本文使用的相移估測演算法是PCA(principalcomponentanalysis) +LSM(least squares method),此方法是運用統計分析的主成分分析法的概念先將高相關係數的成分除掉降低維度,再找出特徵向量及特徵值即可得到優化後的相位分布,此步驟是先將全域的相位分布估出,而其內含的殘留誤差需藉由最小平方法疊代消除。此演算法沒有任何的背景和相移的限制,因此計算量非常低,可被用於具有非常大的圖像,且可隨機相移,但至少三步,可方便在無高精度儀器及環境干擾甚大的條件下操作,同時我們加入合成波長來增加縱向量測範圍,解決相位混淆的問題。

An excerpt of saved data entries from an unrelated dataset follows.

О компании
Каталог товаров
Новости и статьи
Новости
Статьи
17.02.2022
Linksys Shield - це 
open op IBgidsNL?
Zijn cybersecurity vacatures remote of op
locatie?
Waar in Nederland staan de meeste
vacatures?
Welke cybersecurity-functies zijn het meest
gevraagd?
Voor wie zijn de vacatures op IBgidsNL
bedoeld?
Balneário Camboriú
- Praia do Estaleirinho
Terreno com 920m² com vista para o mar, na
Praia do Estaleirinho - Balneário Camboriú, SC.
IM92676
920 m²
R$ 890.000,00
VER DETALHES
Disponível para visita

我們使用matlab建立PCA+LSM演算法,並藉由模擬和實驗驗證。在模擬部分,我們建立斜平面利用PCA+LSM演算法還原真實高度,從模擬結果來看,此演算法可得到約0.1rad誤差的相移值,並且可有效地還原真實高度。而實驗方面,本文使用USAF 1951 target進行驗證,經由白光干涉儀測試後,此試片高度約50奈米,實驗發現依照傳統PCA+LSM演算法只進行一次疊代,其重建後效果不佳,雜訊干擾影響甚大,約有30奈米的波浪紋,但還原後高度約50奈米,與白光干涉儀所測式的高度相符。本文加入收斂條件進行疊代並改良演算法,有效地減低雜訊干擾及縮短估測時間將波浪紋減低制約10奈米左右,還原後的高度仍50奈米左右。我們同時也將隨機三步相移法應用在合成波長上,解決相位解纏的問題,重建影像,由實驗驗證後發現,仍有殘留的雜訊干擾,重建精度沒有相位展開法好。
由於我們使用的是時間相位估測,其容易受到外在因素影響,如環境振動干擾、PZT磁滯使得相移位置無法精確到達,雖以軟體法是校正,但仍有雜訊干擾,未來可往空間相位估測演算法研究,和時間相位估測進行比較,將受外在因素干
擾的雜訊消除又不犧牲影像精度。在合成波長重建影像方面,仍有雜訊殘留,可來可望以演算法或軟體式濾波方式改善,將殘留的雜訊消除。

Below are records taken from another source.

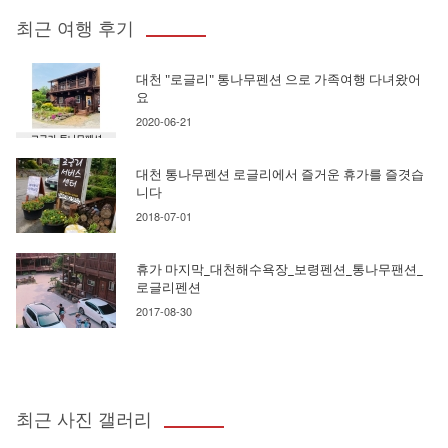
최근 여행 후기
대천 "로글리" 통나무펜션 으로 가족여행 다녀왔어
요
2020-06-21
대천 통나무펜션 로글리에서 즐거운 휴가를 즐겻습
니다
2018-07-01
휴가 마지막_대천해수욕장_보령펜션_통나무팬션_
로글리펜션
2017-08-30
최근 사진 갤러리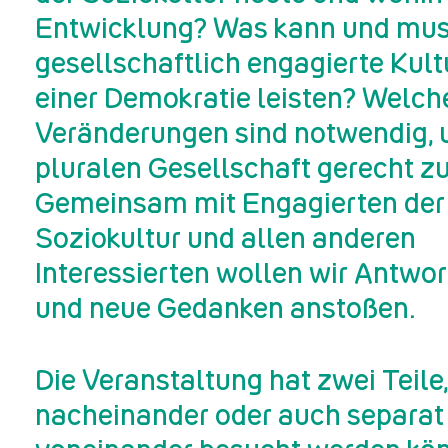
Entwicklung? Was kann und mu
gesellschaftlich engagierte Kultu
einer Demokratie leisten? Welch
Veränderungen sind notwendig, 
pluralen Gesellschaft gerecht z
Gemeinsam mit Engagierten der
Soziokultur und allen anderen
Interessierten wollen wir Antwo
und neue Gedanken anstoßen.
Die Veranstaltung hat zwei Teile,
nacheinander oder auch separat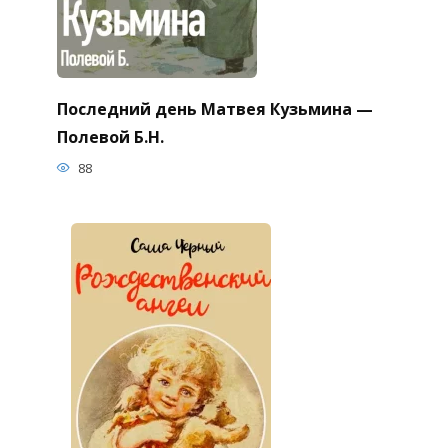
Последний день Матвея Кузьмина —
Полевой Б.Н.
88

The surface topography is important technology in the semiconductor and optical component manufacturing. Now, the Phase Shifting Interferometry is application of reconstructed image and display the true height. The effectively display the true height for Phase Shifting Iterferometry must be take the exact phase. There are two important points, 1. The accuracy of the phase shift 2. The interference wave front is harmonice or not.If we want to use the low cost of piezoelectric materials in place of high precision and cost of PI controller, we have to handle the hysteresis of piezoelectric materials and the environmental vibration or air turbulence of phase-shift mechanism take images so long time. That is why PZT can’t exactly movement for take the exact phase, and affect the accuracy of the phase shift.
We can use the software-based algorithms to estimate the phase shifting approximately, and display the high accuracy of images and the real height efficiency.

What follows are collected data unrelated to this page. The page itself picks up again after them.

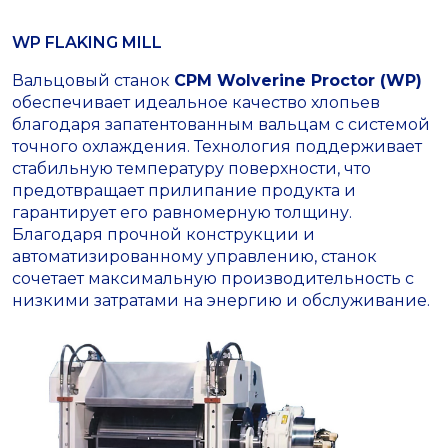
WP FLAKING MILL
Вальцовый станок
CPM Wolverine Proctor (WP)
обеспечивает идеальное качество хлопьев
благодаря запатентованным вальцам с системой
точного охлаждения. Технология поддерживает
стабильную температуру поверхности, что
предотвращает прилипание продукта и
гарантирует его равномерную толщину.
Благодаря прочной конструкции и
автоматизированному управлению, станок
сочетает максимальную производительность с
низкими затратами на энергию и обслуживание.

Here we use PCA (principal component analysis) and LSM (least squares method), and it is using the concept of principal component analysis of statistical analysis.
First we take off the high correlation to reduce the dimension, and find out the eigenvectors and characteristics values for the optimization of phase distribution. It can be estimated the whole phase in this way, and we can use the least-squares iteration for residual errors.This algorithm doesn’t have any backgrounds, the amplitude and phase shift modulation limitations, so that calculation volume is very low and can be used in a very large image, and can be random phase shift, at least three steps.
We use matlab to write the PCA +LSM algorithm and by simulation and experimental verification. In simulation, we have established the use of oblique plane algorithm to display the true height. In this simulation results, the value of phase shift is around 0.02 in this algorithm and be effectively display the true height. The experiments, we use the USAF 1951 target validated by experiments found only once in accordance with iteration algorithm. That is ineffective, noise interference effect even more, and about 30 nm wave pattern. Then we added to convergence conditions iterative to improvement algorithms to effectively reduce the noise interference and reduce estimation time constraints will reduce the wave pattern around 10 nm, estimated time reduced by a 1.29 seconds to 1.14 seconds. By the white light interferometer test, this specimen height of about 50 nm, after this algorithm is built from the rear, can get about 50 nm height.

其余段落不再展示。